The series’ best episode (in a string of standouts) brings Jeff Perry (Scandal’s Cyrus) to the witness stand as a relationship expert who specializes in infidelity. What led Betty to lose her grasp on reality, he points out, was likely the gaslighting by her husband. As the pair had been married for 16 years, Betty knows something’s up as soon as Dan starts mentioning a new young employee at the office (Legion’s Rachel Keller as Linda). But for two years, he brushes off Betty’s (spot-on) accusations, leading her to doubt her very reality and ultimately, costing her her sanity. The kindest thing post-divorce Dan does for Betty is admit that she was right the entire time; Betty practically cheers, so relieved she is to discover that she wasn’t just being paranoid, but the mental damage has already been done. Left almost completely alone with nothing to do but focus on the shattered ruins of her life, Peet’s Betty transforms into the darkest shadow of the popular hostess we once saw effortlessly serving her own homemade cocktails—now almost entirely supine except when she sits up to scrawl hurtful messages into a bile-filled diary.
At times, though, Betty is her own worst enemy, and it’s painful to watch as she fires the lawyers who are trying to help her, squanders valuable time with her children by complaining about their father, and is unable to stop making those damaging phone calls. The fact that she does a passable job of defending herself in court, as Peet steels her (heavily padded) shoulders, offers a glimmer of the competent, independent woman Betty could have been. The most effective part of Peet’s performance is how domestically relatable it is: It’s terrifying to see how quickly Betty’s persona dissolves into a vindictive character with nothing else in her mind but revenge.

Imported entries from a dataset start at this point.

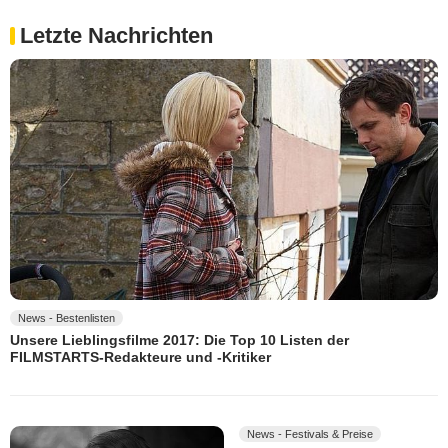
Letzte Nachrichten
News - Bestenlisten
Unsere Lieblingsfilme 2017: Die Top 10 Listen der
FILMSTARTS-Redakteure und -Kritiker
News - Festivals & Preise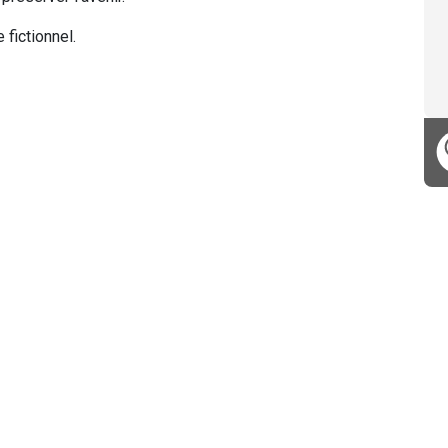
 fictionnel.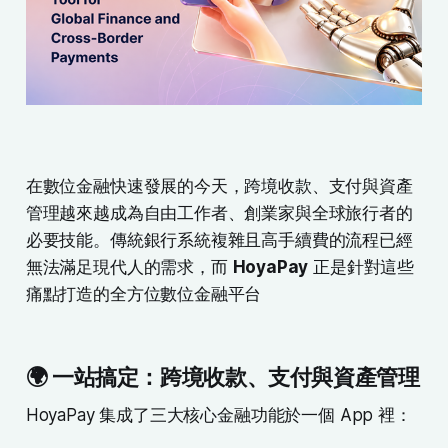
在數位金融快速發展的今天，跨境收款、支付與資產
管理越來越成為自由工作者、創業家與全球旅行者的
必要技能。傳統銀行系統複雜且高手續費的流程已經
無法滿足現代人的需求，而
HoyaPay
正是針對這些
痛點打造的全方位數位金融平台
🌍 一站搞定：跨境收款、支付與資產管理
HoyaPay 集成了三大核心金融功能於一個 App 裡：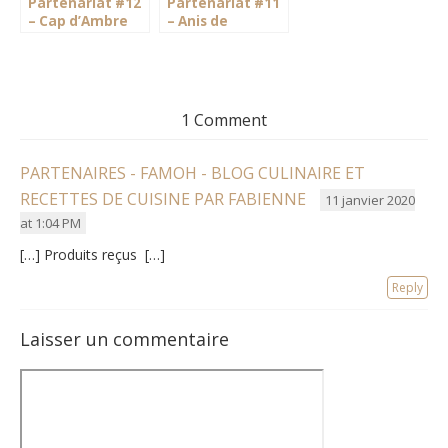
Partenariat #12
Partenariat #11
– Cap d’Ambre
– Anis de
Vanille
Flavigny
1 Comment
PARTENAIRES - FAMOH - BLOG CULINAIRE ET
RECETTES DE CUISINE PAR FABIENNE
11 janvier 2020
at 1:04 PM
[…] Produits reçus […]
Reply
Laisser un commentaire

It’s so relatable, in fact, we can’t help but ask ourselves: What if our lives were turned upside down? What if we lost everything? If we’re strong enough, hopefully we would be able to rebuild. But Betty Broderick, after years with a controlling husband who diminished her role in their partnership and then just dismissed her outright, went in the other direction, sinking deeper and deeper into a depression that turned deadly. The tragic consequences of Betty and Dan’s story hangs over Dirty John: The Betty Broderick Story from the beginning, elevating the series from a possible Lifetime knockoff to a realistic and unforgettable portrayal of mental breakdown, casting Amanda Peet in a new dramatic light.